Where immovable property held as a Capital asset is transferred, provisions of Sec. 50C come into play. For more on that, refer to my previous article.
Budget 2013 has proposed the introduction of a new Section 43CA which is paralllel to Section 50C. The only difference lies in the fact that 43CA applies to immovable property (being land or building or both) NOT held as Capital asset. 43CA states that where the consideration for the transfer of an asset (other than capital asset), being land or building or both, is less than the stamp duty value, the stamp duty value shall be deemed to be the full value of the consideration for the purposes of computing income under the head “Profits and gains of business of profession”.
This section has been introduced to cover the apparent source of investment of unaccounted money when the market price of the flats or building constructed and sold by builders and developers which are their business activity, and their ‘stock-in-trade’, are lower than the stamp duty value.
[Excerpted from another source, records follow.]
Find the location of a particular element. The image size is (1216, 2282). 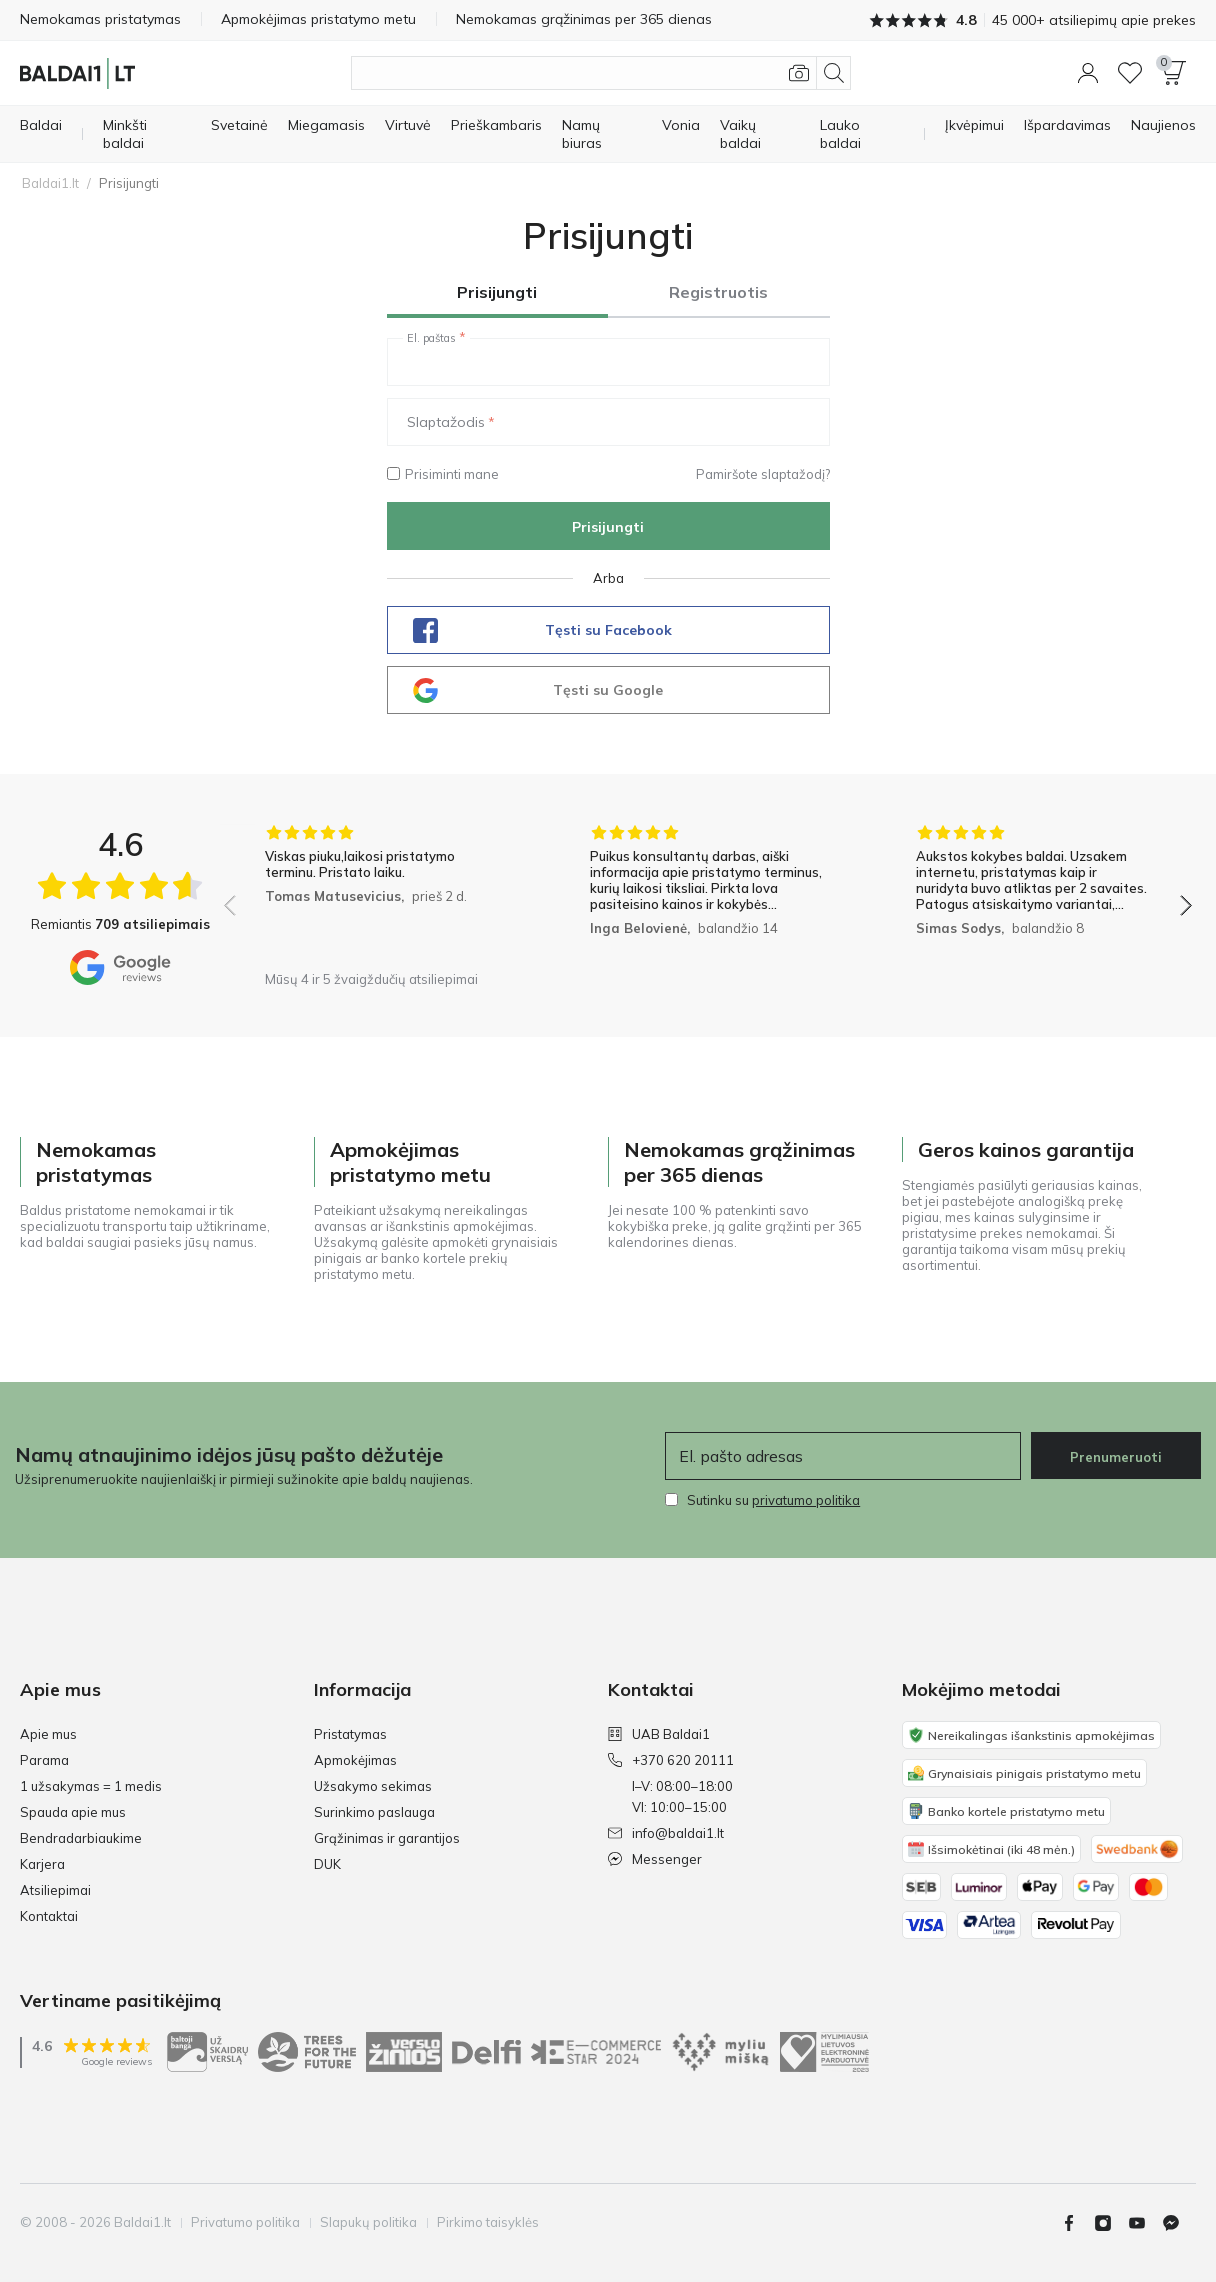

[group] is located at coordinates (382, 892). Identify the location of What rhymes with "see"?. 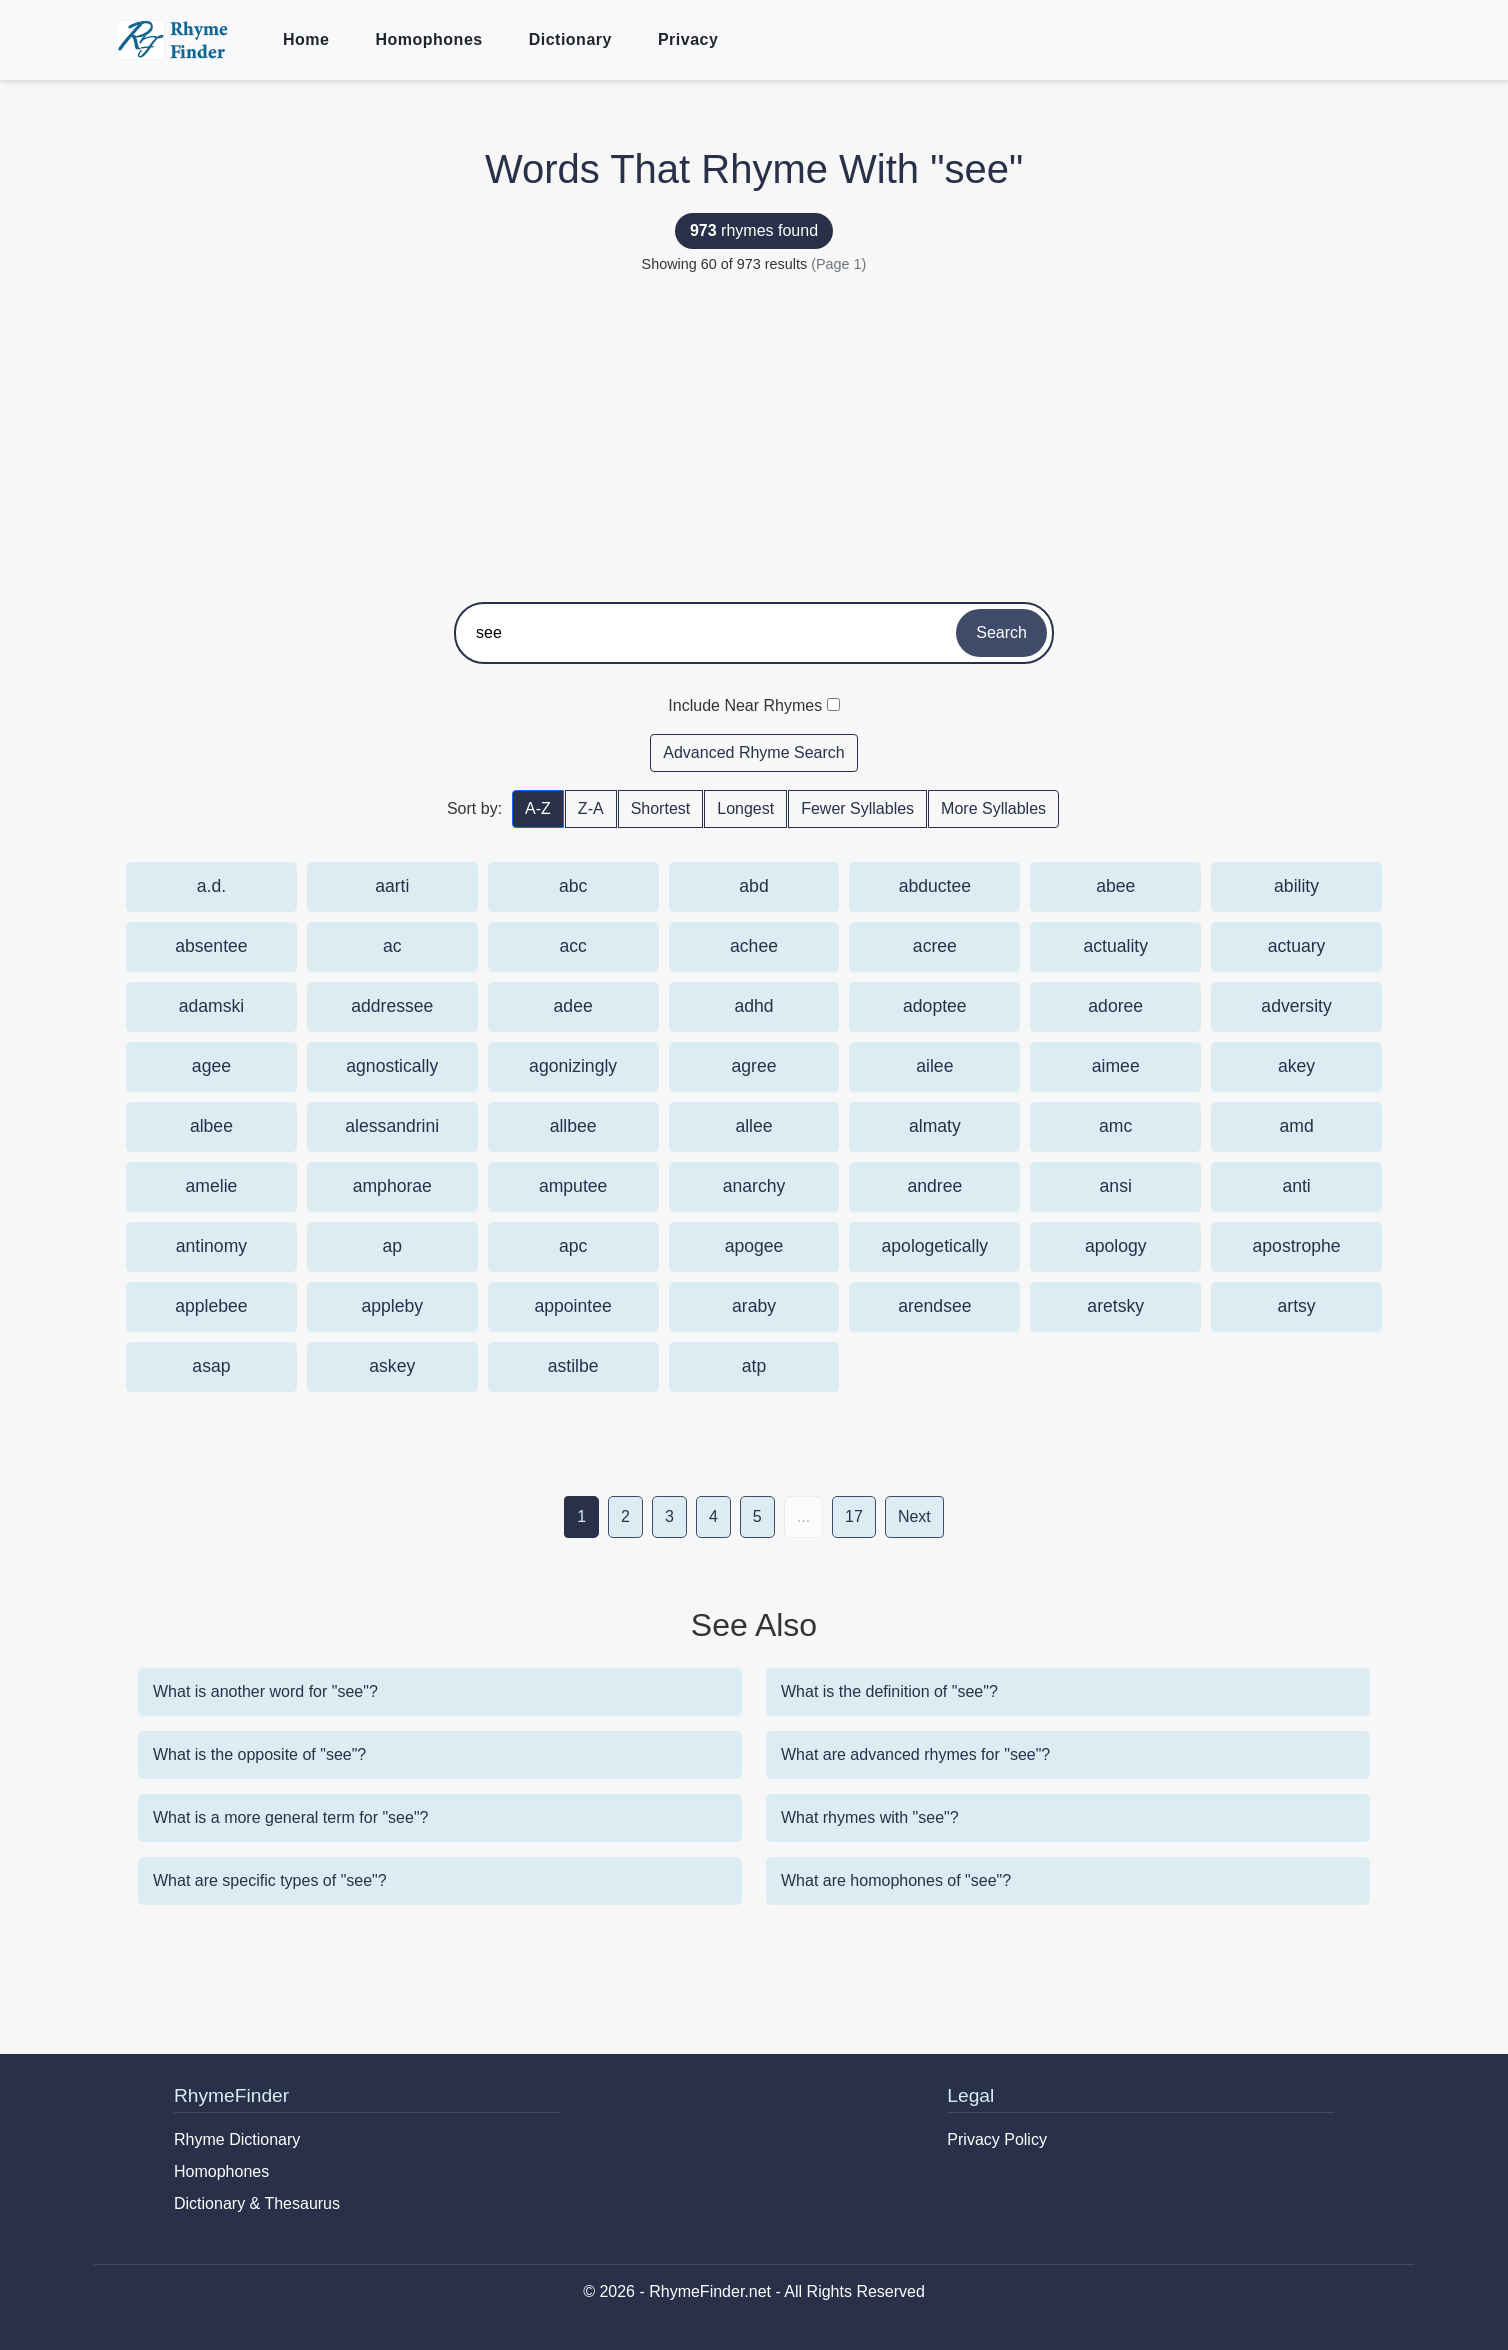
(870, 1817).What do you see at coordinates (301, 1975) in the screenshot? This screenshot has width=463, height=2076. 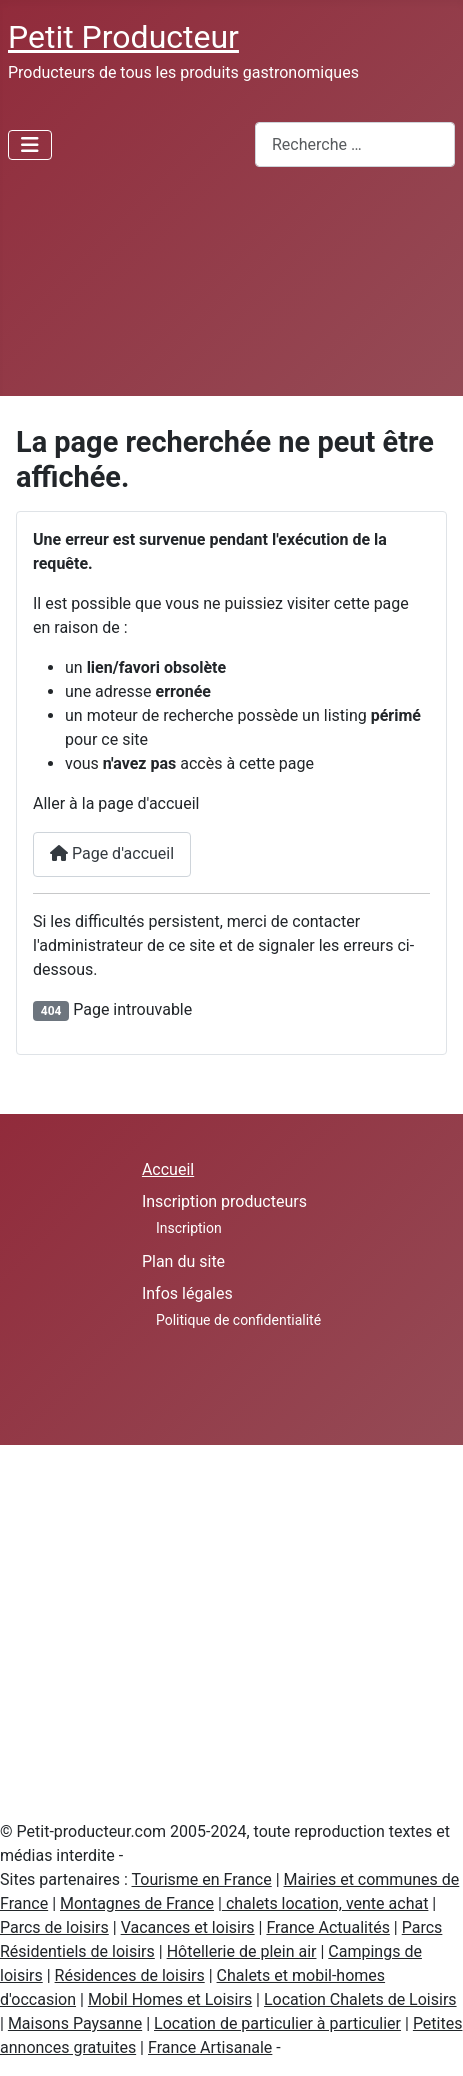 I see `Chalets et mobil-homes` at bounding box center [301, 1975].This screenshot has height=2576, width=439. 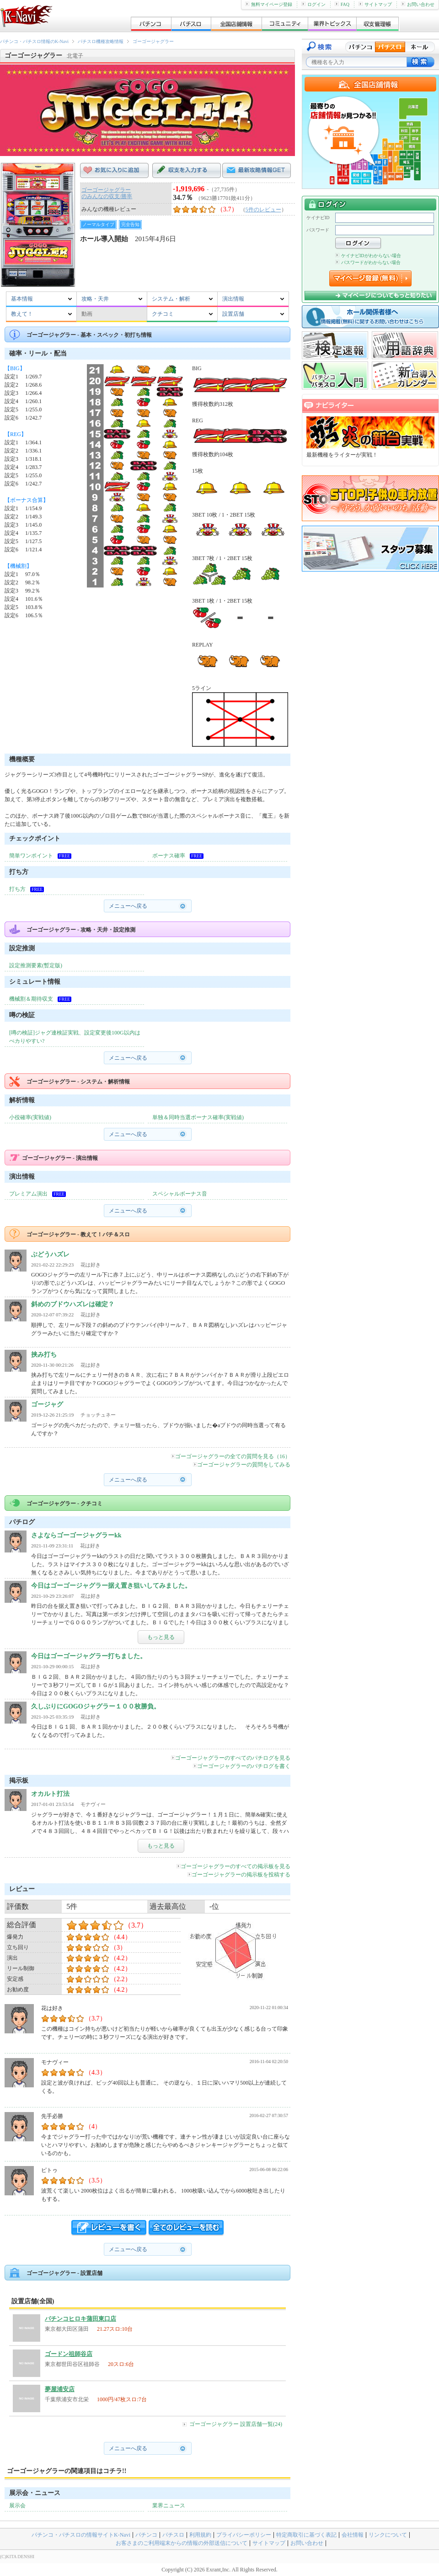 I want to click on FAQ, so click(x=342, y=4).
It is also proposed to provide that where the date of an agreement fixing the value of consideration for the transfer of the asset and the date of registration of the transfer of the asset are not same, the stamp duty value may be taken as on the date of the agreement for transfer and not as on the date of registration for such transfer. However, this exception shall apply only in those cases where amount of consideration or a part thereof for the transfer has been received by any mode other than cash on or before the date of the agreement.
All the provisions, particularly Sec. 50C(2) and Sec. 50C(3) have been made applicable through provisions of Sec. 43CA to transfer of stock in trade as well. The judgments in respect of procedure in applying provisions of Sec. 50C are also applicable under Section 43CA.
These amendments will take effect from 1st April, 2014 and will, accordingly, apply in relation to the assessment year 2014-15 and subsequent assessment years.